Data:
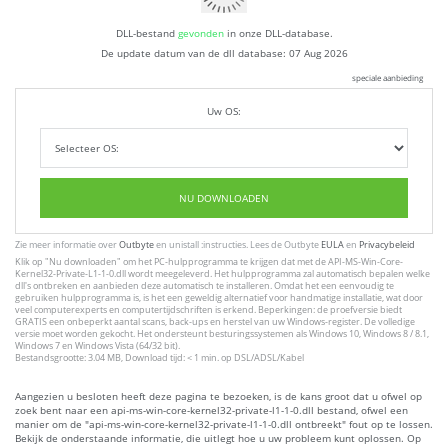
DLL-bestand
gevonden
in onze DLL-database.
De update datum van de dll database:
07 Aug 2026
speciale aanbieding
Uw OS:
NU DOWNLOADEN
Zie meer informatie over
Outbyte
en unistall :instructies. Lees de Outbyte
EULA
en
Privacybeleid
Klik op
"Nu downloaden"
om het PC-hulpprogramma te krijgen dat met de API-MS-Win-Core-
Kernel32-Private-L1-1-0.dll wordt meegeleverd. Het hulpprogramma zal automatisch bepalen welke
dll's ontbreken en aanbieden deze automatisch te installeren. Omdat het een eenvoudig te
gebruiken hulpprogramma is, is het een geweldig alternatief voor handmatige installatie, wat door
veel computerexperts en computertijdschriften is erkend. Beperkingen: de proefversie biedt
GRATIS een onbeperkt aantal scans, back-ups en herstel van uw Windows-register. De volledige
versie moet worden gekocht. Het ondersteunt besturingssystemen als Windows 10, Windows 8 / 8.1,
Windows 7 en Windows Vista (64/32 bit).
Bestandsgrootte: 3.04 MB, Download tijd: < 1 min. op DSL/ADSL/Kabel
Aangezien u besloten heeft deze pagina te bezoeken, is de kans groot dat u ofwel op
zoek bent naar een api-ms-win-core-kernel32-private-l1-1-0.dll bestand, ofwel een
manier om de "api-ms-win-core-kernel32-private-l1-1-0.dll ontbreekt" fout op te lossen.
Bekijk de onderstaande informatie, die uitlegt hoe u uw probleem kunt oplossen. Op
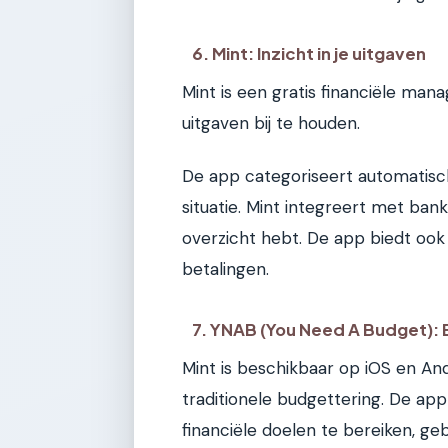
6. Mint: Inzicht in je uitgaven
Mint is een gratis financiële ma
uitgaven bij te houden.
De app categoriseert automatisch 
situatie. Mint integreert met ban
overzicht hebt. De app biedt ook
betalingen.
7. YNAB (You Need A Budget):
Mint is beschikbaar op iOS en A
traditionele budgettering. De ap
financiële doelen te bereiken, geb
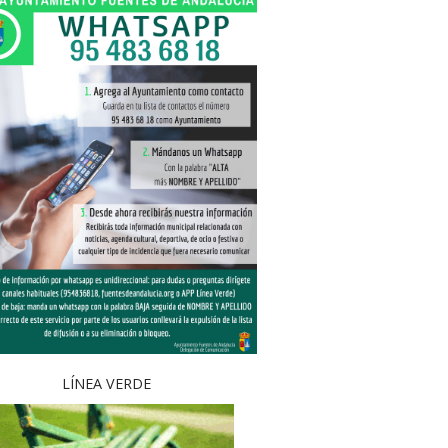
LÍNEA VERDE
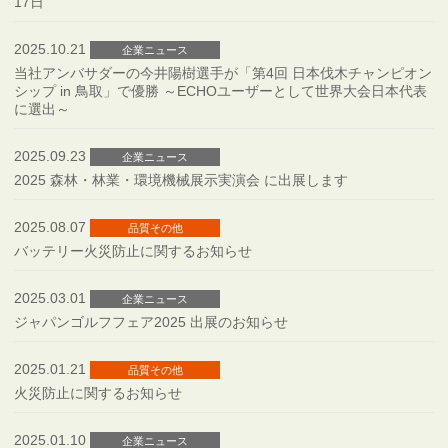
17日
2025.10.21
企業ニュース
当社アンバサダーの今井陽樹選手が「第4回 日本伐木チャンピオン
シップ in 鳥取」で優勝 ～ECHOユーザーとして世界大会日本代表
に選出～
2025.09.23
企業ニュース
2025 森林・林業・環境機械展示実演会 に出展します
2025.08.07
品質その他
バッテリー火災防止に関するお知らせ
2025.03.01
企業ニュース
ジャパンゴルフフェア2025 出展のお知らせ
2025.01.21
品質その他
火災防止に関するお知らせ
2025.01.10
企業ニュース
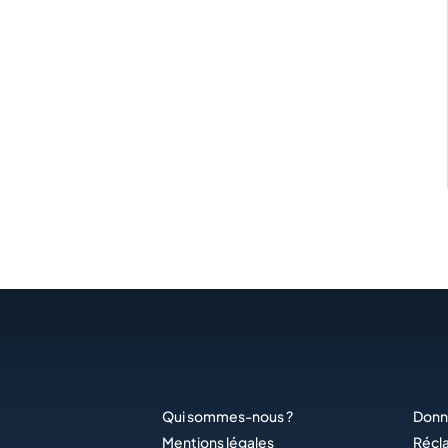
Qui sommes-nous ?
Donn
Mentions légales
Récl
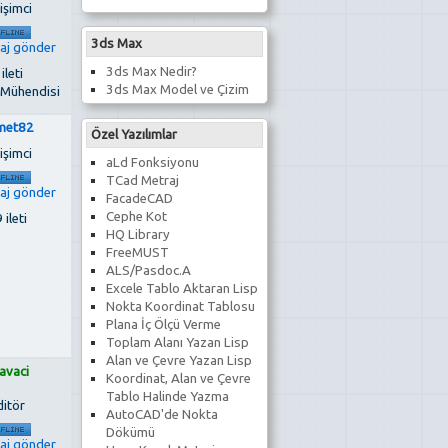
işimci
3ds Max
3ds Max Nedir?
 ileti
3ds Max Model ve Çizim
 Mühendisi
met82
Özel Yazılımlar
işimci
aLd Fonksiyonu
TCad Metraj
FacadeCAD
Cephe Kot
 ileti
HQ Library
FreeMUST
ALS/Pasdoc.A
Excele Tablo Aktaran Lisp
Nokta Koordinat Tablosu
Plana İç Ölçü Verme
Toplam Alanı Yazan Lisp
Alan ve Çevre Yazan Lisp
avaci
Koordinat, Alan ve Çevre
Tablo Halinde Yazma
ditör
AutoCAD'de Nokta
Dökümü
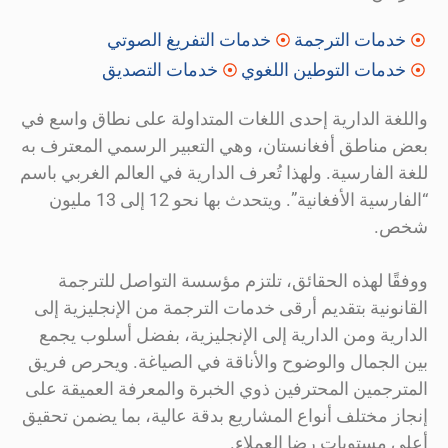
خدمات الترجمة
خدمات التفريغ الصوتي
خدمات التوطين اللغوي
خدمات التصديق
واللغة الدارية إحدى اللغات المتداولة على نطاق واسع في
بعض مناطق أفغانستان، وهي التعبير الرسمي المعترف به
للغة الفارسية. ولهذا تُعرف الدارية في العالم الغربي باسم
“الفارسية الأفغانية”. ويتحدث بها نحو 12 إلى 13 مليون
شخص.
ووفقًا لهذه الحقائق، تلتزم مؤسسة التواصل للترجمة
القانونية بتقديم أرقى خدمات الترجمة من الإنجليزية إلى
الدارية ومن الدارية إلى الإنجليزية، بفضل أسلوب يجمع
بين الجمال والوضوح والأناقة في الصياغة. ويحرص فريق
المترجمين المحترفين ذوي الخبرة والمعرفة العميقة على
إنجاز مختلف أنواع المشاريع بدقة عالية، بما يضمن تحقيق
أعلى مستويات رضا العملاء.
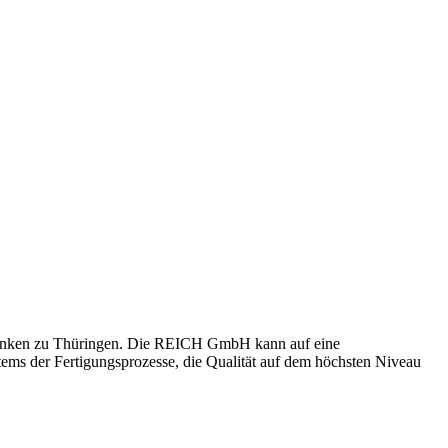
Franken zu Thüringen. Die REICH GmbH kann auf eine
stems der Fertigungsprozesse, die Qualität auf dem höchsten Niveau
---
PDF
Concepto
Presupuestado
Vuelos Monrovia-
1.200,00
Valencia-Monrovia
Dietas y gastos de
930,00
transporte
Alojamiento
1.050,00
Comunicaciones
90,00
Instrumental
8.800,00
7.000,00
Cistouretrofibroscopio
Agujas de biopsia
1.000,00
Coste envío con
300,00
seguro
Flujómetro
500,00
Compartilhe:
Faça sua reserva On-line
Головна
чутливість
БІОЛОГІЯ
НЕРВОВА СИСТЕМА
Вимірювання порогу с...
---
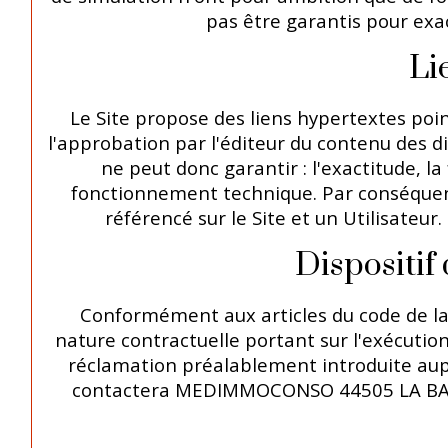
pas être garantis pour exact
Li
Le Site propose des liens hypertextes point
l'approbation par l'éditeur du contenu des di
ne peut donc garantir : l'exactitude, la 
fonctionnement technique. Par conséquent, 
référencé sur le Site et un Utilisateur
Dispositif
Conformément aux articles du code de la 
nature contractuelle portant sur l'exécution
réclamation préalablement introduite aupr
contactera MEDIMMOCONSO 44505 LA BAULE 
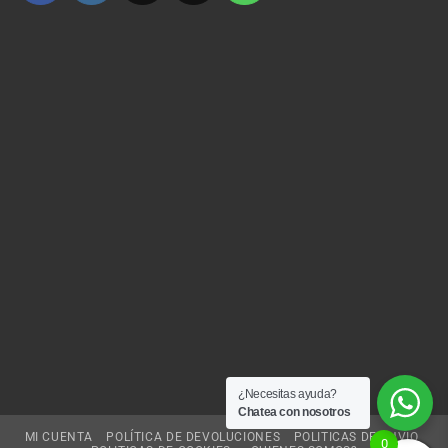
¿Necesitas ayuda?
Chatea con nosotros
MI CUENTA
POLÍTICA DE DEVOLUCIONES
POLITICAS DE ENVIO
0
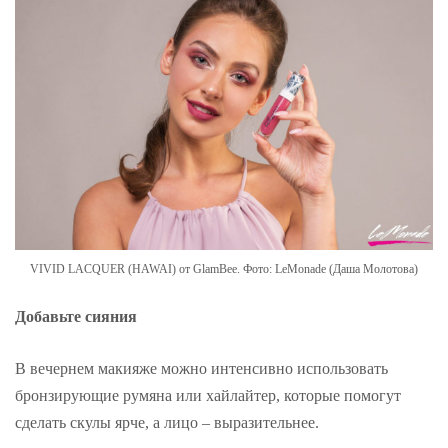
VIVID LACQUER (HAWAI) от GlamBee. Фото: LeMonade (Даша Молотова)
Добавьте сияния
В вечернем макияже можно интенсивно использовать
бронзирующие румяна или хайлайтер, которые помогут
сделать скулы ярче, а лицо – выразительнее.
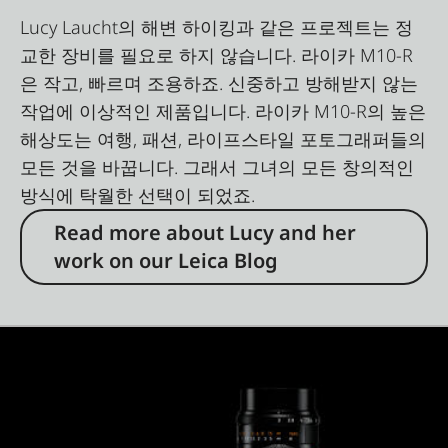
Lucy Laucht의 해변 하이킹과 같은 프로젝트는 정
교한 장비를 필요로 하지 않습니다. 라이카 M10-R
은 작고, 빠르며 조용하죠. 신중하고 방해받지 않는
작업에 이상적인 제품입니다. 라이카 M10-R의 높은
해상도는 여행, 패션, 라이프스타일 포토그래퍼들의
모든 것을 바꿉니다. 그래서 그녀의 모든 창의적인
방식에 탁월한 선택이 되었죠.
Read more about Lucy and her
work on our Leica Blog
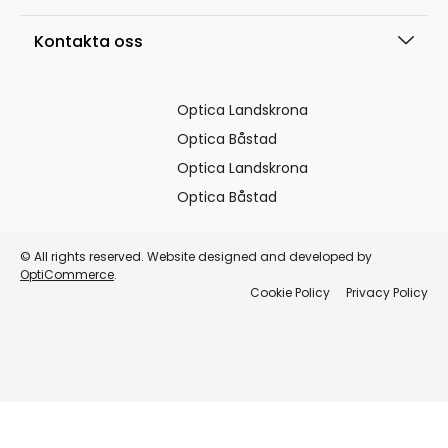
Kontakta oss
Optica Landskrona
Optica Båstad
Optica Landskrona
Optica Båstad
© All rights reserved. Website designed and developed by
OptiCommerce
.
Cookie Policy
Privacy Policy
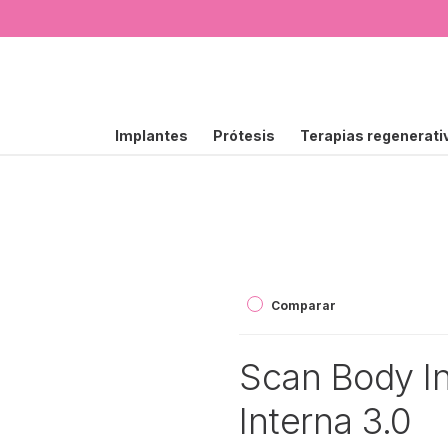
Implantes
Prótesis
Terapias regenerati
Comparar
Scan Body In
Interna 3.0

Instructions to follow: Give back exactly, and solely, the section of the data above bounded by the line containing "betalingen." and the line containing "بين الجمال والوضوح", both bounding lines included and pictures omitted.

Response to the exercise:
betalingen.
7. YNAB (You Need A Budget):
Mint is beschikbaar op iOS en A
traditionele budgettering. De ap
financiële doelen te bereiken, geb
LÍNEA VERDE
17日
2025.10.21
企業ニュース
当社アンバサダーの今井陽樹選手が「第4回 日本伐木チャンピオン
シップ in 鳥取」で優勝 ～ECHOユーザーとして世界大会日本代表
に選出～
2025.09.23
企業ニュース
2025 森林・林業・環境機械展示実演会 に出展します
2025.08.07
品質その他
バッテリー火災防止に関するお知らせ
2025.03.01
企業ニュース
ジャパンゴルフフェア2025 出展のお知らせ
2025.01.21
品質その他
火災防止に関するお知らせ
2025.01.10
企業ニュース
Qui sommes-nous ?
Donn
Mentions légales
Récl
işimci
3ds Max
3ds Max Nedir?
 ileti
3ds Max Model ve Çizim
 Mühendisi
met82
Özel Yazılımlar
işimci
aLd Fonksiyonu
TCad Metraj
FacadeCAD
Cephe Kot
 ileti
HQ Library
FreeMUST
ALS/Pasdoc.A
Excele Tablo Aktaran Lisp
Nokta Koordinat Tablosu
Plana İç Ölçü Verme
Toplam Alanı Yazan Lisp
Alan ve Çevre Yazan Lisp
avaci
Koordinat, Alan ve Çevre
Tablo Halinde Yazma
ditör
AutoCAD'de Nokta
Dökümü
خدمات الترجمة
خدمات التفريغ الصوتي
خدمات التوطين اللغوي
خدمات التصديق
واللغة الدارية إحدى اللغات المتداولة على نطاق واسع في
بعض مناطق أفغانستان، وهي التعبير الرسمي المعترف به
للغة الفارسية. ولهذا تُعرف الدارية في العالم الغربي باسم
“الفارسية الأفغانية”. ويتحدث بها نحو 12 إلى 13 مليون
شخص.
ووفقًا لهذه الحقائق، تلتزم مؤسسة التواصل للترجمة
القانونية بتقديم أرقى خدمات الترجمة من الإنجليزية إلى
الدارية ومن الدارية إلى الإنجليزية، بفضل أسلوب يجمع
بين الجمال والوضوح والأناقة في الصياغة. ويحرص فريق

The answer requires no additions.